While these can seem like ‘boring’ tasks, the thing to remember (and use to keep you motivated) is that you’ve just created something out of nothing. So, there are bound to be a lot of loose ends to tie up and details to sort out to make sure everything works properly.

This is when you as the one leading the project really need to shine.

Start making lists

One of the most effective techniques to use when managing lots of smaller tasks is to start creating lists. We’ve helped complete thousands of projects, and based on our experiences we put together a basic task list to help you get through the final 10%.

This list is focused on website and web app development projects but can also be applied to native mobile app projects as well.

How do you handle the last 10%

Since most of what is generally left in the last 10% is less creative and more menial work, it’s a good time to start making focused to-do lists.

Here’s a few elements to remember:

Be a detailed communicator

When you’re assigning tasks to the team you’re working with be sure to be as detailed as possible.

Instead of saying “please check the homepage for spelling errors,” get your hands dirty and give specific updates to make.

Assign tasks like:

  • On the Homepage change the text in the blue button from “Lets get started” to “Let’s get started”
  • On the About Page please add an ‘a’ to my name in the first paragraph, second sentence. It should read Michael instead of Michel.

The same goes for development projects.

Giving feedback like “it looks terrible on my iPhone” will frustrate a developer. But feedback like “the blue button is too far over to the left on my iPhone 6” will make it much easier for a developer to debug and fix the issue.
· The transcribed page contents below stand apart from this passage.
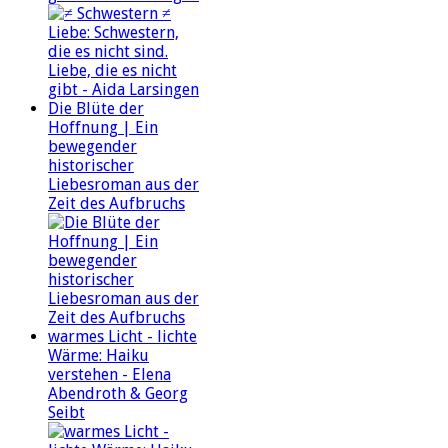
Die Blüte der
Hoffnung | Ein
bewegender
historischer
Liebesroman aus der
Zeit des Aufbruchs
warmes Licht - lichte
Wärme: Haiku
verstehen - Elena
Abendroth & Georg
Seibt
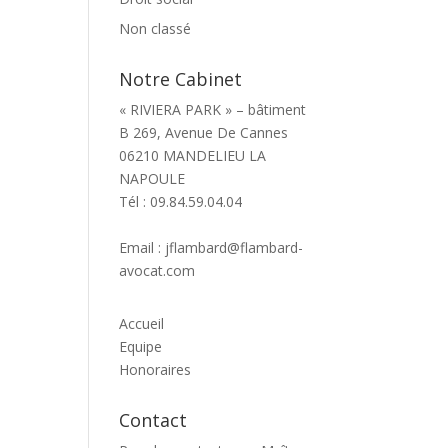
Non classé
Notre Cabinet
« RIVIERA PARK » – bâtiment
B 269, Avenue De Cannes
06210 MANDELIEU LA
NAPOULE
Tél : 09.84.59.04.04
Email : jflambard@flambard-
avocat.com
Accueil
Equipe
Honoraires
Contact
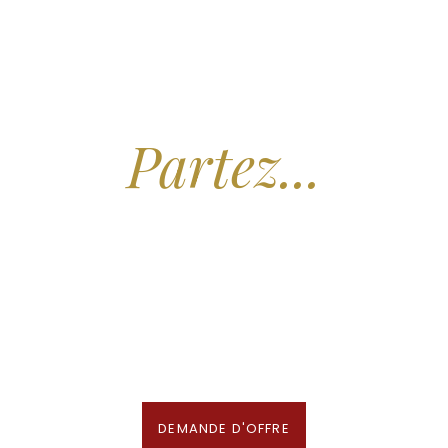
Arrêtez de Rêver.
Partez...
Nous recherchons les Plus Beaux Hôtels
des Maldives aux Meilleurs Prix
En association avec notre Partenaire & Conseiller Voyage aux Maldives
DEMANDE D'OFFRE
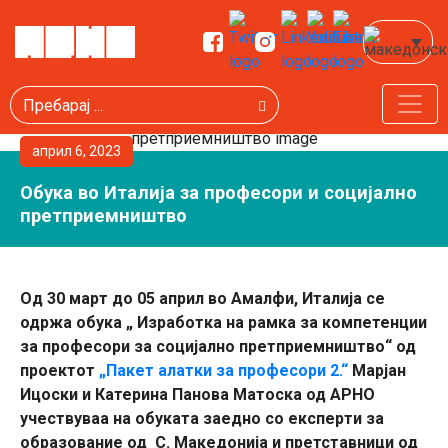
Пребарај
април 6, 2023
Обука во Италија за професори и социјално
претприемништво
Од 30 март до 05 април во Амалфи, Италија се
одржа обука „ Изработка на рамка за компетенции
за професори за социјално претприемништво“ од
проектот
„Пакет алатки за професори 2.“
Марјан
Ицоски и Катерина Панова Матоска од АРНО
учествуваа на обуката заедно со експерти за
образование од С. Македонија и претставници од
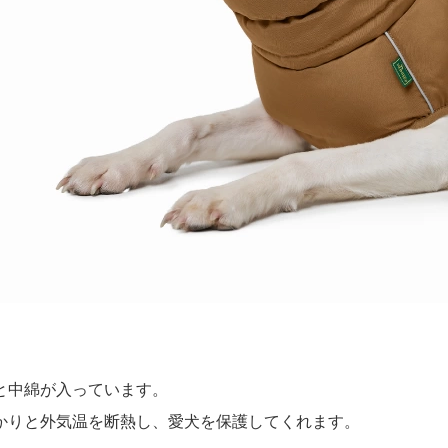
と中綿が入っています。
かりと外気温を断熱し、愛犬を保護してくれます。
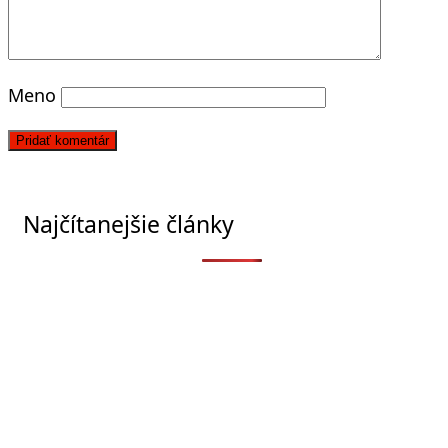
Meno
Najčítanejšie články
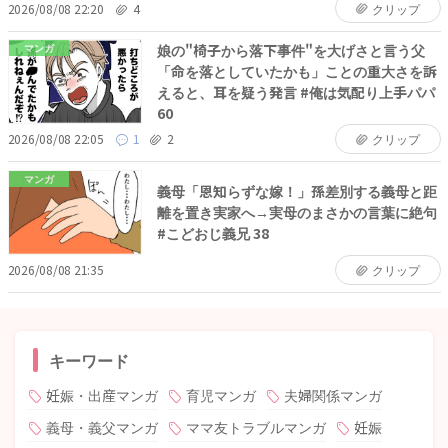
2026/08/08 22:20
4
クリップ
娘の"椅子から落下事件"を大げさと言う父
マンガ
「命を落としていたかも」ことの重大さを訴
えると、耳を疑う発言 #俺は気配り上手パパ
60
2026/08/08 22:05
1
2
クリップ
マンガ
義母「恩知らずな嫁！」孫差別する義母と距
離を置き実家へ→実母のまさかの言葉に絶句
#こどおじ義兄 38
2026/08/08 21:35
クリップ
キーワード
妊娠・出産マンガ
育児マンガ
夫婦関係マンガ
義母・義父マンガ
ママ友トラブルマンガ
妊娠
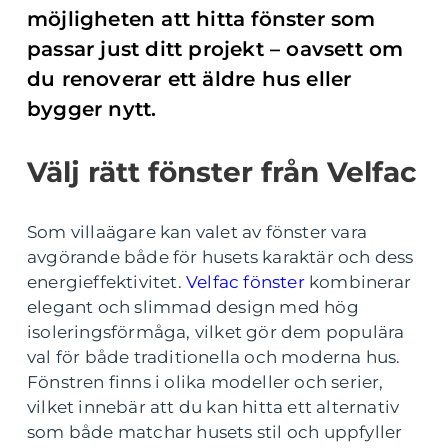
möjligheten att hitta fönster som
passar just ditt projekt – oavsett om
du renoverar ett äldre hus eller
bygger nytt.
Välj rätt fönster från Velfac
Som villaägare kan valet av fönster vara
avgörande både för husets karaktär och dess
energieffektivitet.
Velfac fönster
kombinerar
elegant och slimmad design med hög
isoleringsförmåga, vilket gör dem populära
val för både traditionella och moderna hus.
Fönstren finns i olika modeller och serier,
vilket innebär att du kan hitta ett alternativ
som både matchar husets stil och uppfyller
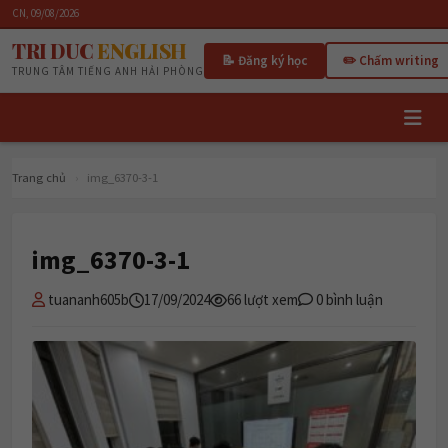
CN, 09/08/2026
TRI DUC
ENGLISH
📝 Đăng ký học
✏️ Chấm writing
TRUNG TÂM TIẾNG ANH HẢI PHÒNG
Trang chủ
›
img_6370-3-1
img_6370-3-1
tuananh605b
17/09/2024
66 lượt xem
0 bình luận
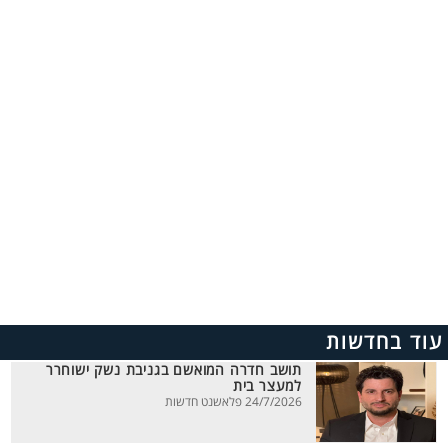
עוד בחדשות
תושב חדרה המואשם בגניבת נשק ישוחרר
למעצר בית
24/7/2026 פלאשנט חדשות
In the last 10%, giving feedback should be your number one priority. Little decisions and changes are going to come up fast, and the quicker you’re able to respond the easier it will be be to make it to the end.

Always be testing

Once your project is done you may not have your team available immediately for minor fixes.

No matter how good a designer or developer is, it often takes a set of outside eyes to find errors and bugs. This is why there are entire companies dedicated to just ‘quality assurance’ testing.

Especially in the final stages, small fixes to one thing may break something elsewhere.

In the above example of the blue button being in the wrong place on an iPhone 6, the developer’s fix could possibly create issues on other platforms or browsers. Always be sure to test the entirety of a project after any fixes or updates have been made.

Some good resources for testing are:

For web projects

Cross browser testing
Allows you to easily test on the browsers that your customers will be using. You can grab screenshots and compare your site side-by-side on various browsers. You can also do mobile web testing.

For Emails

Litmus
Allows you to test your email campaigns across 40+ real email clients including mobile, web, and desktop applications.

For iOS apps

TestFlight
With Testflight now being built into Apple’s developer tools, you can easily install your beta application on various devices without releasing it on the iOS store.

For Android apps

Hockeyapp
Android’s answer to Testflight, HockeyApp allows you to easily deploy test code to various devices for testing and send crash reports back to you and your team.

Hire a team

Global app testing
When you want to be 100% sure you’ve squashed every bug, it can be a good idea to hire a QA team to go through your project. Global App Testing has helped teams like Facebook, Spotify, and Evernote test their applications before deploying them to the world.

Be patient

While the last 10% might feel like a lifetime to work through, it’s in the polish and fine-tuning where your good product becomes a great product.

It’s important to be patient and give the team you’re working with the time to sort out all the final details. Don’t set a deadline that’s too tight to allow for this level of clean up.